25 de marzo de 2003
LA GUERRA DE WASHINGTON
Raúl Zibechi
Brecha
Se está ante el mayor intento realizado en mucho tiempo para remodelar el mundo. Pero en esta ocasión, como sucediera con el dominio de Roma, se trata de un esfuerzo solitario encarnado por una sola nación para adecuar el tablero mundial a sus necesidades y apetencias, sin contar siquiera con el mínimo consenso de las principales naciones del planeta. Esto marca las enormes diferencias con el remodelamiento anterior, el que se prefiguró en la Conferencia de Yalta en 1945, cuando las tres principales potencias del momento, representadas por Winston Churchill, José Stalin y Franklin Roosevelt, negociaron el reparto del globo.
Y marca, por tanto, el volumen del desafío que se plantean los halcones de Washington, que no están dispuestos a hacer la menor concesión al resto de la humanidad. Desafío que muestra la debilidad de Estados Unidos, que en medio siglo perdió la superioridad económica y cultural que le había permitido pasar de una nación de tercera fila, durante el siglo XIX, a convertirse en la gran potencia que emergió de la Segunda Guerra Mundial.
Ciertamente, Yalta remodeló el mundo. En el pequeño balneario de Crimea, a orillas del Mar Negro, se oficializó el relevo de Gran Bretaña como potencia colonial por Estados Unidos, mientras la Unión Soviética ascendía al rango de nueva gran potencia. Los tres mandatarios sellaron, parcialmente, la suerte de los países que habían formado el Eje y se repartieron toda Europa oriental. La conferencia, a la que asistieron 700 funcionarios británicos y estadounidenses, trasladados en 25 aviones, duró del 4 al 11 de febrero de 1945.
Cuatro meses antes, el 10 de octubre de 1944, Churchill y Stalin se habían reunido en Moscú. El primer ministro británico, tal como reconoció en sus memorias, le espetó a Stalin: 'Vamos a arreglar nuestros problemas en los Balcanes; no merece la pena que regañemos por pequeñeces'. Y escribió en un trozo de papel el célebre 'reparto de las zonas de influencia': 'Rumania: los soviéticos 90 por ciento, los demás 10 por ciento; Grecia: Gran Bretaña 90, por ciento, URSS, 10 por ciento; Yugoslavia: mitad y mitad; Hungría: mitad y mitad; Bulgaria: URSS, 75 por ciento, los otros, 25 por ciento'. Al parecer Stalin se mantuvo en silencio; el meteórico avance de las tropas soviéticas en las semanas siguientes haría trizas los porcentajes a los que aspiraba el primer ministro británico. Aunque no el espíritu del reparto: esas 'pequeñeces' eran nada menos que pueblos y naciones enteras.
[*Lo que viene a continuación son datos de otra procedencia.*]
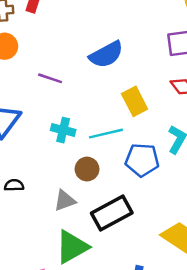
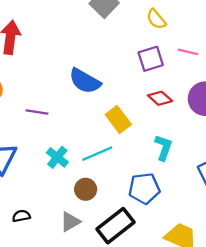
blue semicircle: (106, 55) -> (85, 81), turned 68
cyan cross: (63, 130) -> (57, 157), turned 35
blue pentagon: (142, 160) -> (144, 188), moved

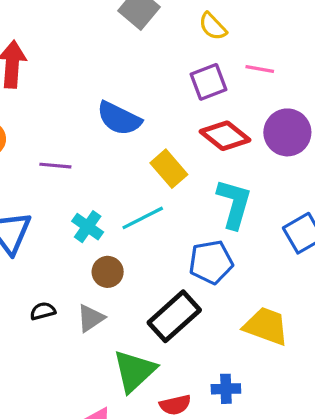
red diamond: (160, 98) -> (225, 136), size x1.4
cyan L-shape: (164, 147) -> (234, 204), size x1.4
brown circle: (86, 189) -> (108, 272), moved
gray triangle: (70, 222) -> (91, 318), moved

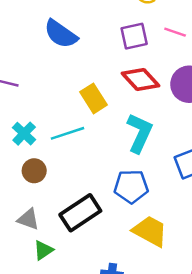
blue semicircle: (119, 118) -> (61, 34), moved
blue pentagon: (211, 262) -> (131, 186), moved
gray triangle: (91, 318) -> (28, 219), moved, turned 45
green triangle: (134, 371) -> (43, 250), size x0.6

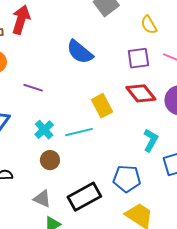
cyan L-shape: (140, 133) -> (151, 140), moved, size x0.7

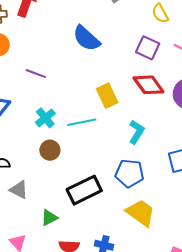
purple square: (138, 58) -> (148, 48), turned 30
cyan L-shape: (151, 140) -> (137, 132), moved
gray triangle: (42, 199) -> (19, 190), moved

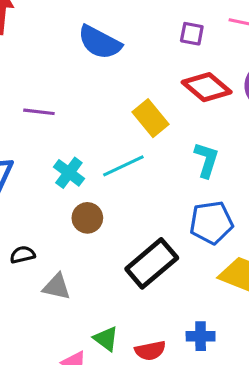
purple square: (148, 48) -> (192, 34), size x0.7
green triangle: (49, 218) -> (106, 339), moved, turned -42

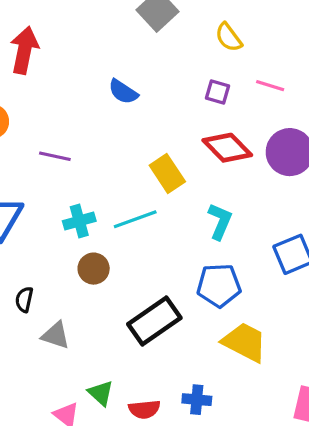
blue semicircle: (100, 42) -> (123, 92), size x0.7
cyan cross: (69, 173) -> (79, 221), turned 32
black semicircle: (22, 255) -> (24, 300), turned -70

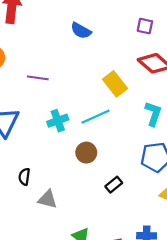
brown circle: (94, 269) -> (86, 153), moved
black rectangle: (154, 321) -> (114, 185), size x0.5

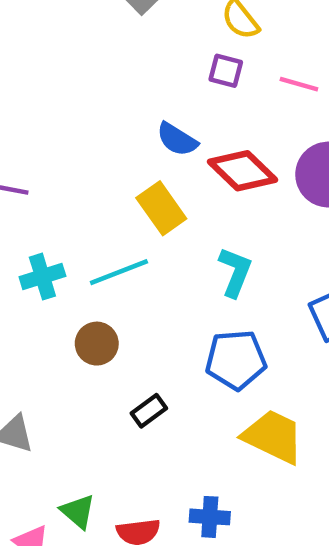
purple square: (145, 26) -> (226, 71), moved
blue semicircle: (81, 31) -> (177, 139), moved

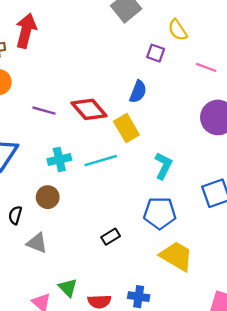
purple square: (226, 71) -> (156, 53), moved
blue semicircle: (177, 139) -> (138, 92), turned -105
red diamond: (242, 171) -> (89, 109), moved
brown circle: (97, 344) -> (48, 197), moved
Ya en la Conferencia de Teherán, en diciembre de 1943, cuando aún las tropas aliadas no habían desembarcado en Normandía, Roosevelt había diseñado con precisión el reparto de Alemania ante sus pares británico y soviético.
La evolución de la situación mundial -léase el avance de los ejércitos y de la diplomacia de las cañoneras- modificó en forma parcial los acuerdos. En la zona del Golfo, las potencias occidentales buscaron compensar la pérdida de casi toda Europa oriental y de la mitad de Alemania en manos de la URSS o de regímenes aliados a ella. Salvo en los casos de Yugoslavia y Albania -donde se impusieron regímenes comunistas disidentes de Moscú-, y de Grecia -donde Stalin decidió sacrificar la poderosa insurgencia comunista para evitar una segura confrontación con Gran Bretaña y Estados Unidos-, el verdadero vencedor de la gran guerra fue la Unión Soviética.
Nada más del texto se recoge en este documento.